(PROVIDED RECORDS begins)
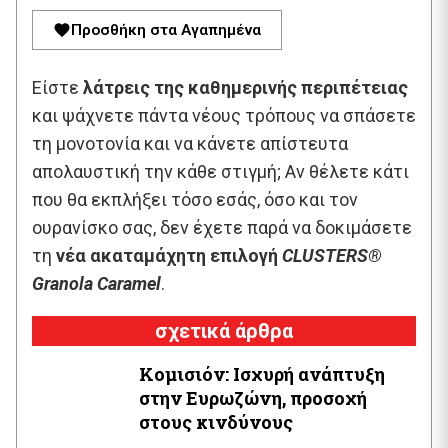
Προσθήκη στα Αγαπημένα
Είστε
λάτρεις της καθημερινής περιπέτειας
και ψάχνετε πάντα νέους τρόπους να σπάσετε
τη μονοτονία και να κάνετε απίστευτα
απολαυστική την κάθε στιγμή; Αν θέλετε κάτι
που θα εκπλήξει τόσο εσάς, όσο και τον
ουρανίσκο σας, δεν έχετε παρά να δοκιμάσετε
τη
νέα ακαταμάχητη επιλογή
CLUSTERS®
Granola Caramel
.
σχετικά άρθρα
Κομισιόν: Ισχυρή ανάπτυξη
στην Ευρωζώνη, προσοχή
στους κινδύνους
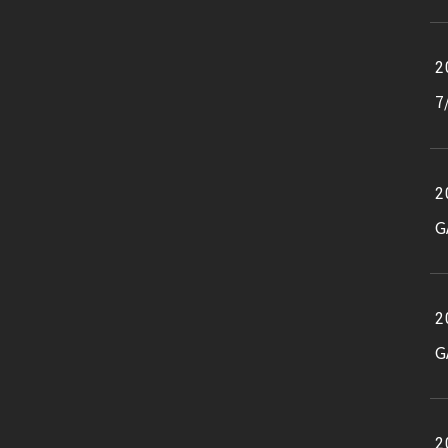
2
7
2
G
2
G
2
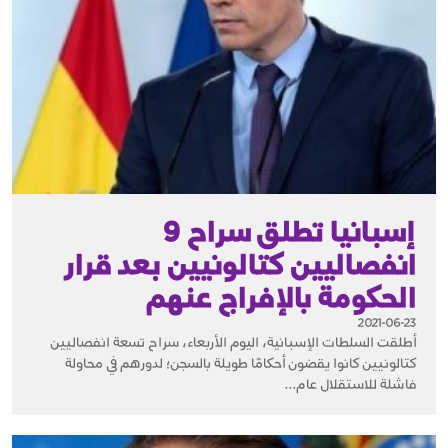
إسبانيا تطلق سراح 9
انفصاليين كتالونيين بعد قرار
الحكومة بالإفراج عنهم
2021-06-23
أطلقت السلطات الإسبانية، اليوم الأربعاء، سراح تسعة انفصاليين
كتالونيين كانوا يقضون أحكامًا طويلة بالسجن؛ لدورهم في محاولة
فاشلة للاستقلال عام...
(PROVIDED RECORDS ends)
(PROVIDED RECORDS begins)
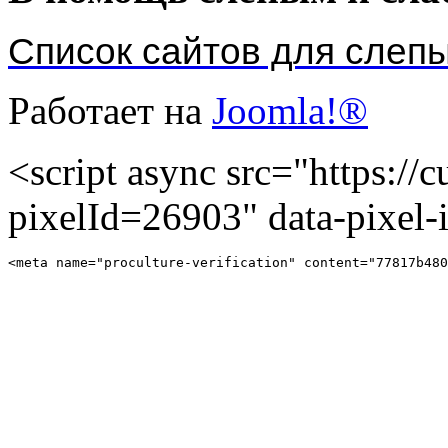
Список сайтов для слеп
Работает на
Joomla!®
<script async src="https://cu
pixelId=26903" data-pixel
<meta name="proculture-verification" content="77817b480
(PROVIDED RECORDS ends)
(PROVIDED RECORDS begins)
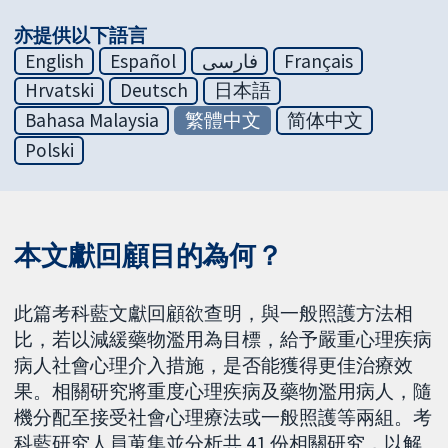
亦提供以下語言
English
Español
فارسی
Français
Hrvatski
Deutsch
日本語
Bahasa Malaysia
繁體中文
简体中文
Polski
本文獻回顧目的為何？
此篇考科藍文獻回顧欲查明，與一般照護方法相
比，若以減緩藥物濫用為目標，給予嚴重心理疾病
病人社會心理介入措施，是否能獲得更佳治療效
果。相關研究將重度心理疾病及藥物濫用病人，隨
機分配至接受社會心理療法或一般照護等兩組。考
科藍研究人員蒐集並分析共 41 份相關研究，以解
(PROVIDED RECORDS ends)
Find the string "انفصاليين" in the listing and return every line that holds it.

انفصاليين كتالونيين بعد قرار
أطلقت السلطات الإسبانية، اليوم الأربعاء، سراح تسعة انفصاليين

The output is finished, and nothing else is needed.